To me, the clear way to deal with it is to not care when cost-changing events or cost-changing ongoing effects actually start and stop. Rather, any time we care about what the cost of a card is, we start with the printed cost and then apply any applicable effects. It's fine to define an order for those effects, such as "cost increasers first" or "ongoing effects first", but the important thing is that we don't consider the calculated cost of a card to be a new baseline upon which future effects or calculations can be applied.
This is once again borrowing from the rules of MTG. In Magic, if you want to know a creature's power or toughness, you don't constantly track how a creature's power or toughness has changed over time as each new effect changes it.

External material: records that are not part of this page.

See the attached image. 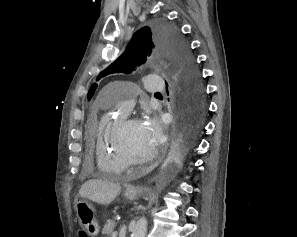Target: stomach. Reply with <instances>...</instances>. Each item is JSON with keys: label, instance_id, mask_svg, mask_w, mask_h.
<instances>
[{"label": "stomach", "instance_id": "0dacf381", "mask_svg": "<svg viewBox=\"0 0 297 237\" xmlns=\"http://www.w3.org/2000/svg\"><path fill=\"white\" fill-rule=\"evenodd\" d=\"M142 194L143 191L139 188H129L124 195L128 200L133 201L141 197ZM75 209L81 227L91 237L96 236L99 233V225L92 204L86 200H80L76 203Z\"/></svg>", "mask_w": 297, "mask_h": 237}]
</instances>
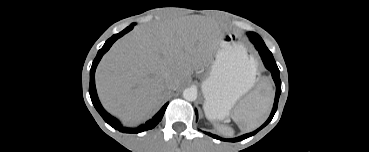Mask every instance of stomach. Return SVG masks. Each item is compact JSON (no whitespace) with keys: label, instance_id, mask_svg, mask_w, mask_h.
Returning a JSON list of instances; mask_svg holds the SVG:
<instances>
[{"label":"stomach","instance_id":"0dacf381","mask_svg":"<svg viewBox=\"0 0 369 152\" xmlns=\"http://www.w3.org/2000/svg\"><path fill=\"white\" fill-rule=\"evenodd\" d=\"M257 81L255 60L248 56L233 31H225L215 61L202 83L204 111L209 119L223 120Z\"/></svg>","mask_w":369,"mask_h":152}]
</instances>
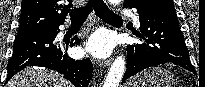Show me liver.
I'll list each match as a JSON object with an SVG mask.
<instances>
[{"mask_svg": "<svg viewBox=\"0 0 205 87\" xmlns=\"http://www.w3.org/2000/svg\"><path fill=\"white\" fill-rule=\"evenodd\" d=\"M6 87H71V84L56 72L27 68L17 73Z\"/></svg>", "mask_w": 205, "mask_h": 87, "instance_id": "obj_1", "label": "liver"}]
</instances>
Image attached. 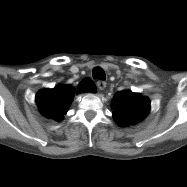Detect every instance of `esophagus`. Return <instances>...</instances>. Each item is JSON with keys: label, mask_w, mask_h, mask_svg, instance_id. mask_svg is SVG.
Listing matches in <instances>:
<instances>
[{"label": "esophagus", "mask_w": 187, "mask_h": 187, "mask_svg": "<svg viewBox=\"0 0 187 187\" xmlns=\"http://www.w3.org/2000/svg\"><path fill=\"white\" fill-rule=\"evenodd\" d=\"M99 90H104L106 87V82L103 80H98L96 83Z\"/></svg>", "instance_id": "obj_1"}]
</instances>
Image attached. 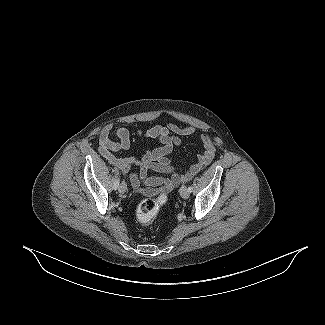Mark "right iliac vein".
Instances as JSON below:
<instances>
[{"label":"right iliac vein","instance_id":"63e3f726","mask_svg":"<svg viewBox=\"0 0 325 325\" xmlns=\"http://www.w3.org/2000/svg\"><path fill=\"white\" fill-rule=\"evenodd\" d=\"M118 190H119V192L122 193V194L125 193L126 190H127V185H126V183H125V182H122V183L120 184Z\"/></svg>","mask_w":325,"mask_h":325}]
</instances>
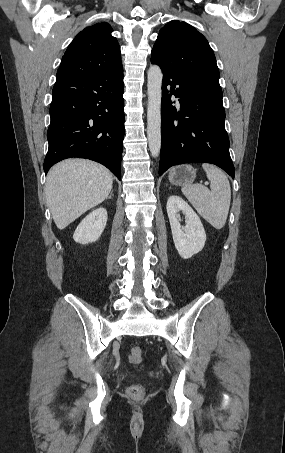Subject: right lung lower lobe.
I'll return each mask as SVG.
<instances>
[{"label":"right lung lower lobe","mask_w":285,"mask_h":453,"mask_svg":"<svg viewBox=\"0 0 285 453\" xmlns=\"http://www.w3.org/2000/svg\"><path fill=\"white\" fill-rule=\"evenodd\" d=\"M123 92V70L93 76H57L50 106L45 173L63 159L79 157L103 164L121 180Z\"/></svg>","instance_id":"right-lung-lower-lobe-1"}]
</instances>
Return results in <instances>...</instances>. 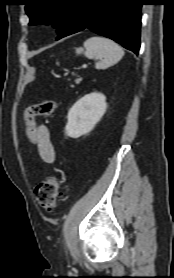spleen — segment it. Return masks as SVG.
I'll return each mask as SVG.
<instances>
[{"instance_id": "1", "label": "spleen", "mask_w": 174, "mask_h": 278, "mask_svg": "<svg viewBox=\"0 0 174 278\" xmlns=\"http://www.w3.org/2000/svg\"><path fill=\"white\" fill-rule=\"evenodd\" d=\"M78 54H84L89 59L96 60V69H106L124 56V51L113 40L94 36L84 42V47L76 50ZM99 60V61H98Z\"/></svg>"}]
</instances>
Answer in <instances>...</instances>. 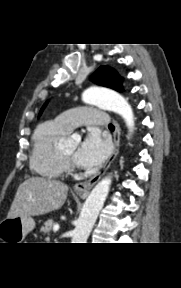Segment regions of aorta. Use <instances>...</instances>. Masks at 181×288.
Instances as JSON below:
<instances>
[{"label": "aorta", "instance_id": "obj_1", "mask_svg": "<svg viewBox=\"0 0 181 288\" xmlns=\"http://www.w3.org/2000/svg\"><path fill=\"white\" fill-rule=\"evenodd\" d=\"M82 99L87 104L97 105L119 114L124 119L129 131H133L134 114L132 108L120 94L92 87L83 93ZM111 182V176H107L92 189L78 218L73 232L72 243H86L98 214L104 205Z\"/></svg>", "mask_w": 181, "mask_h": 288}]
</instances>
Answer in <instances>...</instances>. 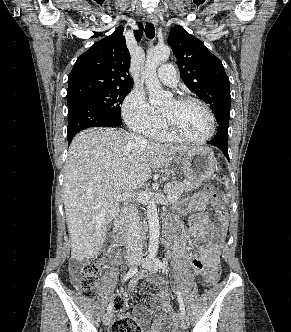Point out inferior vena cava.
I'll use <instances>...</instances> for the list:
<instances>
[{
    "mask_svg": "<svg viewBox=\"0 0 291 332\" xmlns=\"http://www.w3.org/2000/svg\"><path fill=\"white\" fill-rule=\"evenodd\" d=\"M136 141L146 142L140 136L132 135ZM126 249L128 254L142 255V243H141V226L139 219V212L137 208V201L134 200L133 204L129 206L126 214Z\"/></svg>",
    "mask_w": 291,
    "mask_h": 332,
    "instance_id": "obj_1",
    "label": "inferior vena cava"
}]
</instances>
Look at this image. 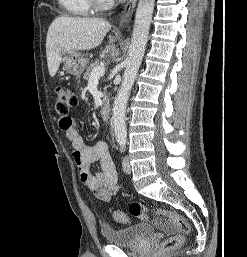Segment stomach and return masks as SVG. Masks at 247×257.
<instances>
[{"mask_svg": "<svg viewBox=\"0 0 247 257\" xmlns=\"http://www.w3.org/2000/svg\"><path fill=\"white\" fill-rule=\"evenodd\" d=\"M62 63L68 73L80 76L88 65V59L78 51H67L63 54Z\"/></svg>", "mask_w": 247, "mask_h": 257, "instance_id": "1", "label": "stomach"}]
</instances>
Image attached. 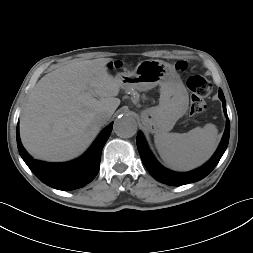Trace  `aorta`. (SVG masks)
Segmentation results:
<instances>
[{
	"label": "aorta",
	"mask_w": 253,
	"mask_h": 253,
	"mask_svg": "<svg viewBox=\"0 0 253 253\" xmlns=\"http://www.w3.org/2000/svg\"><path fill=\"white\" fill-rule=\"evenodd\" d=\"M113 130L119 137L130 138L137 132V122L133 116L122 114L116 118Z\"/></svg>",
	"instance_id": "1"
}]
</instances>
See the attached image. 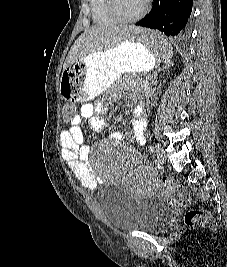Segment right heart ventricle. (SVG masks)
<instances>
[{
    "label": "right heart ventricle",
    "mask_w": 227,
    "mask_h": 267,
    "mask_svg": "<svg viewBox=\"0 0 227 267\" xmlns=\"http://www.w3.org/2000/svg\"><path fill=\"white\" fill-rule=\"evenodd\" d=\"M93 20L100 25H113L117 23L108 12L106 0H90Z\"/></svg>",
    "instance_id": "obj_1"
}]
</instances>
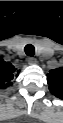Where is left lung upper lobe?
<instances>
[{
    "mask_svg": "<svg viewBox=\"0 0 63 123\" xmlns=\"http://www.w3.org/2000/svg\"><path fill=\"white\" fill-rule=\"evenodd\" d=\"M49 89L53 95L63 98V68L51 70L47 74Z\"/></svg>",
    "mask_w": 63,
    "mask_h": 123,
    "instance_id": "obj_1",
    "label": "left lung upper lobe"
}]
</instances>
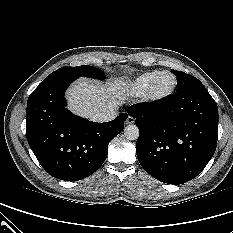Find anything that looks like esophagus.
I'll list each match as a JSON object with an SVG mask.
<instances>
[{
    "mask_svg": "<svg viewBox=\"0 0 233 233\" xmlns=\"http://www.w3.org/2000/svg\"><path fill=\"white\" fill-rule=\"evenodd\" d=\"M125 123L126 124H133V123H135V119L132 116H128Z\"/></svg>",
    "mask_w": 233,
    "mask_h": 233,
    "instance_id": "esophagus-1",
    "label": "esophagus"
}]
</instances>
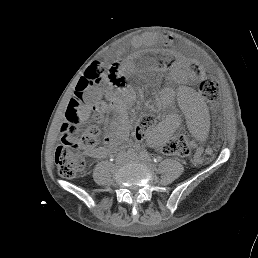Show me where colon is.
<instances>
[{"instance_id":"colon-1","label":"colon","mask_w":258,"mask_h":258,"mask_svg":"<svg viewBox=\"0 0 258 258\" xmlns=\"http://www.w3.org/2000/svg\"><path fill=\"white\" fill-rule=\"evenodd\" d=\"M118 65L113 64L109 69V78L116 86L124 85V77L118 72ZM104 66L101 63H93L86 70L77 86V95L69 103L66 111V124L61 128L62 142L55 151V163L59 174L64 178H73L85 167V157L89 150L100 144V132L96 127H85L82 122V95L99 83L104 74ZM202 96L212 105L219 102V84L215 77L204 76L199 84ZM155 125V118L150 115H142L136 121L135 132L141 135L147 134ZM109 144L117 145L122 138L119 133L109 135ZM165 153L176 156H187L190 153L187 139L177 135L169 139L164 147Z\"/></svg>"}]
</instances>
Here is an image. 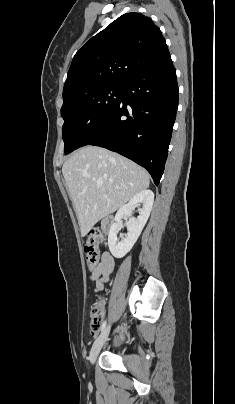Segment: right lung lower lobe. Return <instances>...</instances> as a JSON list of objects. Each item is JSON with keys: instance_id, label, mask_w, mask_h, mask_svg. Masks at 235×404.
Wrapping results in <instances>:
<instances>
[{"instance_id": "1", "label": "right lung lower lobe", "mask_w": 235, "mask_h": 404, "mask_svg": "<svg viewBox=\"0 0 235 404\" xmlns=\"http://www.w3.org/2000/svg\"><path fill=\"white\" fill-rule=\"evenodd\" d=\"M178 85L171 56L145 68L123 84L117 106L80 142L117 152L144 167L156 185L168 155Z\"/></svg>"}]
</instances>
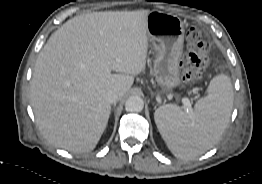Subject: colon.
<instances>
[{
  "label": "colon",
  "instance_id": "5ec220e1",
  "mask_svg": "<svg viewBox=\"0 0 262 184\" xmlns=\"http://www.w3.org/2000/svg\"><path fill=\"white\" fill-rule=\"evenodd\" d=\"M188 51L181 63L182 79L192 83L202 79L208 65L209 45L197 29H191L187 35Z\"/></svg>",
  "mask_w": 262,
  "mask_h": 184
}]
</instances>
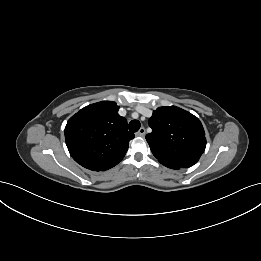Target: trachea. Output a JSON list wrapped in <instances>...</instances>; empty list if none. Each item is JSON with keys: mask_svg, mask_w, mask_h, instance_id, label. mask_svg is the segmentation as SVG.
Masks as SVG:
<instances>
[{"mask_svg": "<svg viewBox=\"0 0 261 261\" xmlns=\"http://www.w3.org/2000/svg\"><path fill=\"white\" fill-rule=\"evenodd\" d=\"M140 122L138 120H132L129 123V130L131 132H137L140 129Z\"/></svg>", "mask_w": 261, "mask_h": 261, "instance_id": "1", "label": "trachea"}]
</instances>
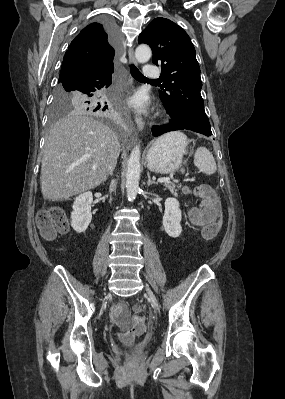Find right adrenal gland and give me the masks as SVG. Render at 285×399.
Segmentation results:
<instances>
[{"instance_id": "obj_1", "label": "right adrenal gland", "mask_w": 285, "mask_h": 399, "mask_svg": "<svg viewBox=\"0 0 285 399\" xmlns=\"http://www.w3.org/2000/svg\"><path fill=\"white\" fill-rule=\"evenodd\" d=\"M114 169H115V166L110 170V172H109V175H110V176H113V171H114Z\"/></svg>"}]
</instances>
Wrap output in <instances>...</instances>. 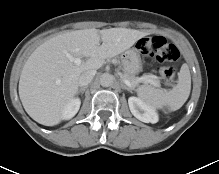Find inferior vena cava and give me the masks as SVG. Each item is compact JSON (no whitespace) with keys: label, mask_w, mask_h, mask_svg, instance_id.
Instances as JSON below:
<instances>
[{"label":"inferior vena cava","mask_w":219,"mask_h":174,"mask_svg":"<svg viewBox=\"0 0 219 174\" xmlns=\"http://www.w3.org/2000/svg\"><path fill=\"white\" fill-rule=\"evenodd\" d=\"M95 74H96L95 70H89L82 73L79 77V85L87 86L93 80Z\"/></svg>","instance_id":"602c4592"}]
</instances>
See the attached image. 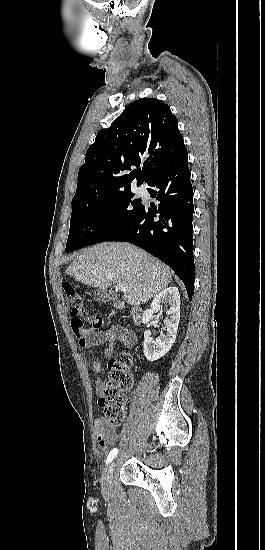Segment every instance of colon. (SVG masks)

Rather, you always recalculate from scratch; starting with the printed numbers and then applying all the different effects in a defined order.
613.1. The values of an object’s characteristics are determined by starting with the actual object. For a card, that means the values of the characteristics printed on that card. For a token or a copy of a spell or card, that means the values of the characteristics defined by the effect that created it. Then all applicable continuous effects are applied in a series of layers in the following order:
The order then clarifies things such as how if an effect sets the power to a specific number, that happens before effects that just add 1 to the power.
This system deals well with the Fisherman issue; when your discard pile gets a card in it again, we don't just "undo" the Fishing Village effect. Rather, we recalculate from the beginning, and Fisherman's effect is no longer there.
All that being said, I prefer the route of simply never having cost increasers. The main thing that it does was already solved by Donald with the -

token. It causes issues with things like
Livery, and confusion such as this discussion. It requires an arbitrary rule about whether to apply increasers or decreasers first.